Autumn? Does that mean...Halloween? Of course it does! I actually bought this book such a long time ago and wanted to read it as soon as possible. In fact, I did start it, but for some reason never got round to finishing the whole thing (I didn't really get beyond the first chapter). The reason for that is not because I was not enjoying it, more that I didn't have time to commit to it. It's time to get back to a book that I put on hold for a long time.

4) 'Miss Peregrine's Home For Peculiar Children'; Ransom Riggs.

I want to read this book so bad! It's looking like Autumn is going to be a month for books that have been on the shelf for a flipping long time! I heard about this book when I first started blogging and thought it looked both creepy and intriguing. Autumn is the perfect time for those kinds of books! Especially as the second instalment is out already and the third well on it's way!

5) 'High Rise'; J.G. Ballard.

This is another book that was on my Summer TBR that I never read. A film was being made of this book (with Tom Hiddleston in it) that drew my attention and made me really want to read the book.
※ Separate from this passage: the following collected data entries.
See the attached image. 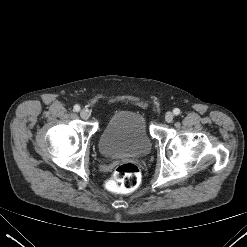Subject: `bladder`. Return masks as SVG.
Listing matches in <instances>:
<instances>
[{
  "instance_id": "bladder-1",
  "label": "bladder",
  "mask_w": 247,
  "mask_h": 247,
  "mask_svg": "<svg viewBox=\"0 0 247 247\" xmlns=\"http://www.w3.org/2000/svg\"><path fill=\"white\" fill-rule=\"evenodd\" d=\"M98 148L107 158L147 155L152 141L144 115L131 110L116 112L103 128Z\"/></svg>"
}]
</instances>
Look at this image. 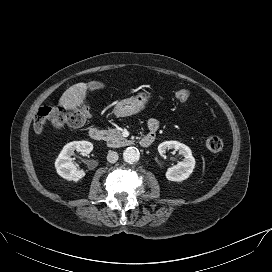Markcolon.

I didn't get round to it in the last three months but I'm determined to before Winter, particularly as Ballard's books are renowned for being such great reads! 


6) 'Magic Study; Maria V. Snyder.

So let's get into a couple of series that I need to read the next books of. I'm trying really hard this year to get further into some series that I've not progressed with very well. I adored the first book in this series, 'Poison Study', and it's shocking to me that I haven't got further. I simply need  to know what's happening with Yelena and all the other wonderful characters I met in the first book!


7) 'World After'; Susan Ee.

I read 'Angelfall' pretty recently actually, and really enjoyed it! It's been a while since I've read a decent series with Angels in it and I would love to finish this one because it has been great reading so far. A friend of mine at work read the first book on my recommendation, then raced through the rest of the series and loved it! It has made me feel a little behind and given me the urge to make more progress!

8) 'Mary Hades'; Sarah Dalton.

Time to throw another spooky read into the mix! I actually won this book in a Giveaway and I wanted to read something by Sarah Dalton because her books look so good! Again, it's been a while since I have read a Ghost Story! That's a shame too because I've actually missed Horror as a genre, and I really do think this is going to be a good one!


9) 'Lumière'; Jacqueline Garlick.

Do you know what other genre feels like an Autumn genre? Steampunk! I've no idea why that's true (certainly in my case) but I really want to read some and this is the perfect pick. I've recently posted a Book Blitz on it, and then managed to acquire a copy from Netgalley. The excerpts sounded great so I'm quite excited about it!


10) 'The Historian'; Elizabeth Kostova.

Like 'Horns', I started this book a long time ago when I was very young. I hadn't read 'Dracula' then and didn't really understand what was going on. Coming back to it many years later seems like a great idea now, I think I'll be a lot more appreciative of what I'm reading. I've read great things about Kostova's writing so I'm very excited! I own her other book 'The Swan Thieves' too so I'm hoping I get into her writing as much as I think I will!